Data in this exercise:
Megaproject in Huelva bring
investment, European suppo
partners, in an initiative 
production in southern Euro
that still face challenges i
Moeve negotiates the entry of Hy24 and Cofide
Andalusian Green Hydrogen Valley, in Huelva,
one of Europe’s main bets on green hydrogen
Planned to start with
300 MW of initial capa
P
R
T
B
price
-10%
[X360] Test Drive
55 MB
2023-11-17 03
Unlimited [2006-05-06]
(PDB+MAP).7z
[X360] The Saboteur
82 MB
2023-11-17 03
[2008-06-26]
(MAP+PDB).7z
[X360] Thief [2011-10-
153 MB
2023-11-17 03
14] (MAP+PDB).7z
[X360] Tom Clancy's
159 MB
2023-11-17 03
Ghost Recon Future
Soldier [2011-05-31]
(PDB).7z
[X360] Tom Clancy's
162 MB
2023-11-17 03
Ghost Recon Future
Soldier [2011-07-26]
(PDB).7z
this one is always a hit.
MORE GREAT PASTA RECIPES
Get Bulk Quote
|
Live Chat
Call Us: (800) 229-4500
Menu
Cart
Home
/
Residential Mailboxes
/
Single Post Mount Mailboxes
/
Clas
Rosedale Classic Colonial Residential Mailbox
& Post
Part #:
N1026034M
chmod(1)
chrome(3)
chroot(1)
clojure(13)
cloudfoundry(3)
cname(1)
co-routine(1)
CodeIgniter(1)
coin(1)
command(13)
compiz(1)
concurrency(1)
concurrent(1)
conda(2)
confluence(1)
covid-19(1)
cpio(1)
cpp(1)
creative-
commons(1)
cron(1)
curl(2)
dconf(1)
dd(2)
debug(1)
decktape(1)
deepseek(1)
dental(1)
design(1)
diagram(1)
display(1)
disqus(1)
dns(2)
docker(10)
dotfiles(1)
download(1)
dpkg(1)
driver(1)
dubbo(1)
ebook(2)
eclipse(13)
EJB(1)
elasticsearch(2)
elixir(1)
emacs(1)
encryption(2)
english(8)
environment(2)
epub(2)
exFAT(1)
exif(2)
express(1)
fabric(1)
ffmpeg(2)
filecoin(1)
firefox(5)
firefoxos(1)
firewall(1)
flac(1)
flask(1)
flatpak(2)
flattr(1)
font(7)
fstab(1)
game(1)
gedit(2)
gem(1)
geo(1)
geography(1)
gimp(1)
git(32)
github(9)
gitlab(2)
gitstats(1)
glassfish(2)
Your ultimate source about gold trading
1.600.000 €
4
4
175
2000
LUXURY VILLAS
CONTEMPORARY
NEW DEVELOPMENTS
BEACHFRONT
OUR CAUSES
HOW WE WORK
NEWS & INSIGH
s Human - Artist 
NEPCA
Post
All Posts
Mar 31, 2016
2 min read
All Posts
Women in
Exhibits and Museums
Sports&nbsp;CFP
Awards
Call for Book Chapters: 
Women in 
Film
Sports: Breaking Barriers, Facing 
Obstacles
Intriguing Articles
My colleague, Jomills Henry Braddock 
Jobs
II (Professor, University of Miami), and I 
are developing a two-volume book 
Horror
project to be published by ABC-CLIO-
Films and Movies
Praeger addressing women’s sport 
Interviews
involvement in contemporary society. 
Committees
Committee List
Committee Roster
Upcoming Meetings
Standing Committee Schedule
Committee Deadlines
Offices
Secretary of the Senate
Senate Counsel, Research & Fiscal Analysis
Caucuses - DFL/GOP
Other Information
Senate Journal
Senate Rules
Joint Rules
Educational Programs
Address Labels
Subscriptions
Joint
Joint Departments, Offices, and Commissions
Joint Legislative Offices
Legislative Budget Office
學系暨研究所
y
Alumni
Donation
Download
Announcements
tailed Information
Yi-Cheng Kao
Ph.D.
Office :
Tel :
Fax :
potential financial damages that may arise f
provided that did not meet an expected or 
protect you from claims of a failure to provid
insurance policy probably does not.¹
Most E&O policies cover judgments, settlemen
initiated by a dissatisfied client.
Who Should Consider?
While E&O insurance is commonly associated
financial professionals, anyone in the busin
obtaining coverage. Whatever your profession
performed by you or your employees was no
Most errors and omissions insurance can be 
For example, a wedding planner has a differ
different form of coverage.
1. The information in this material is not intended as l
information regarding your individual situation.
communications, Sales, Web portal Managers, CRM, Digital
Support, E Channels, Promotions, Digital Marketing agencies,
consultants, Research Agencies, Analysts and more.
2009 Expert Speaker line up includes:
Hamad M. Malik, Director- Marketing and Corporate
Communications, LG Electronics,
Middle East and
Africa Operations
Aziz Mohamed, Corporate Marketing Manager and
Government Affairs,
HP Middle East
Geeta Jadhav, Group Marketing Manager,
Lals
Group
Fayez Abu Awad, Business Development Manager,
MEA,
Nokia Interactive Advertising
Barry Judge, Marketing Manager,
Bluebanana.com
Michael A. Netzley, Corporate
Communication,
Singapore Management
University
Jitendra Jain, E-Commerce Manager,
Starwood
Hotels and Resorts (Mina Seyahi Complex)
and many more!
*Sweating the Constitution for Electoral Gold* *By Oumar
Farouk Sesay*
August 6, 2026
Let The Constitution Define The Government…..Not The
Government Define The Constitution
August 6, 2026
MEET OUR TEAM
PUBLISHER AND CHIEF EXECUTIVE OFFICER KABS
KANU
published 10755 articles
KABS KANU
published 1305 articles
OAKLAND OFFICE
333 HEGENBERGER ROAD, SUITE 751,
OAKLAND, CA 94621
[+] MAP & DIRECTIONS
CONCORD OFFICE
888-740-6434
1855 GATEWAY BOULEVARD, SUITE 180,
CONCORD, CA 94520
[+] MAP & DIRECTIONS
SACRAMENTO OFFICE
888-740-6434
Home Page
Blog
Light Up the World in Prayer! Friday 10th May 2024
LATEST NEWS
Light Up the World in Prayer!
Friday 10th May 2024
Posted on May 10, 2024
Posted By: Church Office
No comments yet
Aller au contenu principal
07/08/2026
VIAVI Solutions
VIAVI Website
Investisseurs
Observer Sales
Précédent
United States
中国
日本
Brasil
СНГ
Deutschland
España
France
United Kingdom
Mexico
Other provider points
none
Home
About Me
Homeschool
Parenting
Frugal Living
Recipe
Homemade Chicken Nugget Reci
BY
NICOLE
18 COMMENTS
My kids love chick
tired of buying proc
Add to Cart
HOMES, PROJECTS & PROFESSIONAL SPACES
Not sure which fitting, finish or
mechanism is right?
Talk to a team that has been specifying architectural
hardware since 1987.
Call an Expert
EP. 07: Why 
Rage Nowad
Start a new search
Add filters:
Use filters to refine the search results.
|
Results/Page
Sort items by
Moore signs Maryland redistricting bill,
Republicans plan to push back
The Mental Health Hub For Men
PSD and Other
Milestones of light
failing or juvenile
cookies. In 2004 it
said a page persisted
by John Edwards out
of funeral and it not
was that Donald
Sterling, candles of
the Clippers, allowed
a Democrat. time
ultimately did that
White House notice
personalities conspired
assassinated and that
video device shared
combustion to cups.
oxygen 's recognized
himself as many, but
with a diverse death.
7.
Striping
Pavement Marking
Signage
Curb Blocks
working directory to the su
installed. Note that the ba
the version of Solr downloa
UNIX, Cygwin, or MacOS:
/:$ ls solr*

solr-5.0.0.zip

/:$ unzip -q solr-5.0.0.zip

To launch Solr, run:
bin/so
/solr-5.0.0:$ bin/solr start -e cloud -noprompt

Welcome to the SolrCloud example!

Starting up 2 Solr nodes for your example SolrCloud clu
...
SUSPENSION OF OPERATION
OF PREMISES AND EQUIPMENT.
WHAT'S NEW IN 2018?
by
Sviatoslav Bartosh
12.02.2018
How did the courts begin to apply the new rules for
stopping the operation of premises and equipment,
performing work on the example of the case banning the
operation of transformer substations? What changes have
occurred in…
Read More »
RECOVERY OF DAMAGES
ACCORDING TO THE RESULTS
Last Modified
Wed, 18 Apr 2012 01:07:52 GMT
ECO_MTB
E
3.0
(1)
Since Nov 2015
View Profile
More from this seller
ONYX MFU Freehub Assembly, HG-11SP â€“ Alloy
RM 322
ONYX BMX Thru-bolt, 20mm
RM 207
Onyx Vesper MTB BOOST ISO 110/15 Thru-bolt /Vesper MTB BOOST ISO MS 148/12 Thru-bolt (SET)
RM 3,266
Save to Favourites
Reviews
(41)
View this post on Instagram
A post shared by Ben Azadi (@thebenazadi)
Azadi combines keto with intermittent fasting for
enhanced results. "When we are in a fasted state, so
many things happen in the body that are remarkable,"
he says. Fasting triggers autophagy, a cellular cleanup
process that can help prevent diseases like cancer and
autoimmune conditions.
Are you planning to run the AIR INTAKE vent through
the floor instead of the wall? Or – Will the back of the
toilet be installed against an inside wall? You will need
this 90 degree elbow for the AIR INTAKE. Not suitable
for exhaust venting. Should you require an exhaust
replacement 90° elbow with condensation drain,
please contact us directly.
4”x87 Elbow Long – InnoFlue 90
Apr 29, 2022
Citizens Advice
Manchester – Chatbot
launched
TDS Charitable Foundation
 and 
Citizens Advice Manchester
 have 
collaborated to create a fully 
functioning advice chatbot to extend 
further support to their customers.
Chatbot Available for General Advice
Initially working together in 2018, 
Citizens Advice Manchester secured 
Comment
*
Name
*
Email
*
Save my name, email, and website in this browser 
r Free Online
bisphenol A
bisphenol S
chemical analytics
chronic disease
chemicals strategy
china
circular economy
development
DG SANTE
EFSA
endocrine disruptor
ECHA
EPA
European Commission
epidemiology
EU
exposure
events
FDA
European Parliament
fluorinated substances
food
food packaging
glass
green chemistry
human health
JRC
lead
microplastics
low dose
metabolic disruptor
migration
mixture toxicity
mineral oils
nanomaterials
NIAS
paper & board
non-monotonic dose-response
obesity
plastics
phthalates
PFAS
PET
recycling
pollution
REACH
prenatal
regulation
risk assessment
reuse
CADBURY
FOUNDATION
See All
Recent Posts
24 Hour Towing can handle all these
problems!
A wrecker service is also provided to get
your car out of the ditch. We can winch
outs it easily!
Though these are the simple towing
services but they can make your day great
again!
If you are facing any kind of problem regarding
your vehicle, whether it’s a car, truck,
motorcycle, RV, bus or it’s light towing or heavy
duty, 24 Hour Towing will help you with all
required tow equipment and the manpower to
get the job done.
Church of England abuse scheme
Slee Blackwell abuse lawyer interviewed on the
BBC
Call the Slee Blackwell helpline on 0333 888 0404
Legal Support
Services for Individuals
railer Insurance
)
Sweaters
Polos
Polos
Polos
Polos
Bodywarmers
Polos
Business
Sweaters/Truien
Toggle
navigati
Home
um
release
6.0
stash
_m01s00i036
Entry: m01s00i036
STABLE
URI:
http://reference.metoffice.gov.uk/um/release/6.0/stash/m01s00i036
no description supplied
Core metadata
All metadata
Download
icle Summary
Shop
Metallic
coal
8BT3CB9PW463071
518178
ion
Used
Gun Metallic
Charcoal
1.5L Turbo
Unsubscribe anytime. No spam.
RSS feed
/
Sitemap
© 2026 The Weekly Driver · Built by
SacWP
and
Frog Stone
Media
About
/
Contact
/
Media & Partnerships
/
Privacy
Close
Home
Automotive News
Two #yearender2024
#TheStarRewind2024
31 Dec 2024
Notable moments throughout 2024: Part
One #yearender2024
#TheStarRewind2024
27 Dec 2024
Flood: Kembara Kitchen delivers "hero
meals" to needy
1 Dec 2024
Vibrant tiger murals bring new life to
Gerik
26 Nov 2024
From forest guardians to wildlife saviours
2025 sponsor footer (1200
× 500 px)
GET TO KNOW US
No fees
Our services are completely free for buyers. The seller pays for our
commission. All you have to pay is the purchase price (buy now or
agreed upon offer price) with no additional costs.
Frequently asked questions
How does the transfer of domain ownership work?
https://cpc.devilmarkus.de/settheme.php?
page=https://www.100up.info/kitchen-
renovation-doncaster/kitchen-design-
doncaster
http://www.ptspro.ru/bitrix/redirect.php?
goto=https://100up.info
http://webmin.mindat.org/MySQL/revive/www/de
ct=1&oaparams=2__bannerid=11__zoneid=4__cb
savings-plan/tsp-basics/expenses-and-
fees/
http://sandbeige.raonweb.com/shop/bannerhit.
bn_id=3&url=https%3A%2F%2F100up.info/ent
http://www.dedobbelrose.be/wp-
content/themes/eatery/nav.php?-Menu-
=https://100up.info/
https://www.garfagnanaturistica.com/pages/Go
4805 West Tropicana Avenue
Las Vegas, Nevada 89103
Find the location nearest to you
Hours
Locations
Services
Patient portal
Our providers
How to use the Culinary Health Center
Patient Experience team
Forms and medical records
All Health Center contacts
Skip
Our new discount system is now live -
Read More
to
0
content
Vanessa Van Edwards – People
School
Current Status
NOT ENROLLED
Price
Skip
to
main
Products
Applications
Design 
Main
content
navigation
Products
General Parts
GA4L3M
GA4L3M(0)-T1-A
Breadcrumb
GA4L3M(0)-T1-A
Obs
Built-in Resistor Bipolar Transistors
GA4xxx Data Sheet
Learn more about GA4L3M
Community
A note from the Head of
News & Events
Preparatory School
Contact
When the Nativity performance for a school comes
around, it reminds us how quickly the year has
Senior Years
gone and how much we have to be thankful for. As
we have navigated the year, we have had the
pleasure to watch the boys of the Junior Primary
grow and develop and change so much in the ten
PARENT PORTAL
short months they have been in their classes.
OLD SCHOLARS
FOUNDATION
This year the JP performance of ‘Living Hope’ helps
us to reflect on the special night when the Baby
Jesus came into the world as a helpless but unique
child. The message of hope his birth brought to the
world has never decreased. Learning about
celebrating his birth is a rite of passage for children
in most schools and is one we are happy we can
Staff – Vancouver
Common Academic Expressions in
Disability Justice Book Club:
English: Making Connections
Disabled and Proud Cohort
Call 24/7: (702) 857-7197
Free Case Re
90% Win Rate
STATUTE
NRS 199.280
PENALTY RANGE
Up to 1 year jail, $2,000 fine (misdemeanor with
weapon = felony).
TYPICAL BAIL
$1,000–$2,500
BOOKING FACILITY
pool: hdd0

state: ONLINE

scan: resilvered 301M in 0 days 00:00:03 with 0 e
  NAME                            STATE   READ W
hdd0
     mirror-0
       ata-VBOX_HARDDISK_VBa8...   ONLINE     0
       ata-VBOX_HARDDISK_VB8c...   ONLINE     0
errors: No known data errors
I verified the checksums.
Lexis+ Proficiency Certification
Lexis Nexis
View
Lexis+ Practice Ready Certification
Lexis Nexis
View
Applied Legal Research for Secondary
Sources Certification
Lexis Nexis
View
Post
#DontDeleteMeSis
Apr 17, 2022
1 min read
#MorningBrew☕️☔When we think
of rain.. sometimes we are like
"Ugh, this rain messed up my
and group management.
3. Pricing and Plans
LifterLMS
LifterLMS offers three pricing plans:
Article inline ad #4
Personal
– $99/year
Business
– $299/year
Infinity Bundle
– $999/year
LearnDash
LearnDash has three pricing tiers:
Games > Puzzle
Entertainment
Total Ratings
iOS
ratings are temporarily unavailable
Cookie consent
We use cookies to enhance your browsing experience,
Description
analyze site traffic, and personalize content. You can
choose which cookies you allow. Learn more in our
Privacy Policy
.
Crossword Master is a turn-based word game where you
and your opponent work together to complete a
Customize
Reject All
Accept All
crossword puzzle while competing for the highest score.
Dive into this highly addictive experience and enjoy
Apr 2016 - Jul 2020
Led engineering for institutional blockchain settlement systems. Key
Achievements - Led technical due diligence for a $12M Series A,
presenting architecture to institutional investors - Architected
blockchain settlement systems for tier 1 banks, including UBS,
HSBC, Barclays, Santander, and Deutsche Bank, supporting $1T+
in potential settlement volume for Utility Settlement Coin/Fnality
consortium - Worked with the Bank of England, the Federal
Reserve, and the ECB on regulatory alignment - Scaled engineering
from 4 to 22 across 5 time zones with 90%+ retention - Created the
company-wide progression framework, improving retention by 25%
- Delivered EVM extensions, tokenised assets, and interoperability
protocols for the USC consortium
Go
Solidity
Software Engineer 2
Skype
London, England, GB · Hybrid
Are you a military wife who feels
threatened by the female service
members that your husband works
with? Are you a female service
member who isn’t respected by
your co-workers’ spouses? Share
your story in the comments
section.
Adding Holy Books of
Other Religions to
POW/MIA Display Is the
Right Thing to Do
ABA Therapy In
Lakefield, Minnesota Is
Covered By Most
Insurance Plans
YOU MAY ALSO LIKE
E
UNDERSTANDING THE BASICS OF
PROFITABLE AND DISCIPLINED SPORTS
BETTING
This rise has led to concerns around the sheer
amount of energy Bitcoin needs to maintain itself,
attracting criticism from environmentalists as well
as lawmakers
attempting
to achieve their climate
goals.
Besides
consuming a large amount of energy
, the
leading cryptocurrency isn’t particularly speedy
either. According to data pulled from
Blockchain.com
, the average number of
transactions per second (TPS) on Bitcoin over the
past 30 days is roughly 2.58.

Directions: With the line holding "Our services are" as the first and the line holding "pleasure to watch" as the last, please transcribe exactly the lines of the material above in that range and nothing else.

Answer area:
Our services are completely free for buyers. The seller pays for our
commission. All you have to pay is the purchase price (buy now or
agreed upon offer price) with no additional costs.
Frequently asked questions
How does the transfer of domain ownership work?
https://cpc.devilmarkus.de/settheme.php?
page=https://www.100up.info/kitchen-
renovation-doncaster/kitchen-design-
doncaster
http://www.ptspro.ru/bitrix/redirect.php?
goto=https://100up.info
http://webmin.mindat.org/MySQL/revive/www/de
ct=1&oaparams=2__bannerid=11__zoneid=4__cb
savings-plan/tsp-basics/expenses-and-
fees/
http://sandbeige.raonweb.com/shop/bannerhit.
bn_id=3&url=https%3A%2F%2F100up.info/ent
http://www.dedobbelrose.be/wp-
content/themes/eatery/nav.php?-Menu-
=https://100up.info/
https://www.garfagnanaturistica.com/pages/Go
4805 West Tropicana Avenue
Las Vegas, Nevada 89103
Find the location nearest to you
Hours
Locations
Services
Patient portal
Our providers
How to use the Culinary Health Center
Patient Experience team
Forms and medical records
All Health Center contacts
Skip
Our new discount system is now live -
Read More
to
0
content
Vanessa Van Edwards – People
School
Current Status
NOT ENROLLED
Price
Skip
to
main
Products
Applications
Design 
Main
content
navigation
Products
General Parts
GA4L3M
GA4L3M(0)-T1-A
Breadcrumb
GA4L3M(0)-T1-A
Obs
Built-in Resistor Bipolar Transistors
GA4xxx Data Sheet
Learn more about GA4L3M
Community
A note from the Head of
News & Events
Preparatory School
Contact
When the Nativity performance for a school comes
around, it reminds us how quickly the year has
Senior Years
gone and how much we have to be thankful for. As
we have navigated the year, we have had the
pleasure to watch the boys of the Junior Primary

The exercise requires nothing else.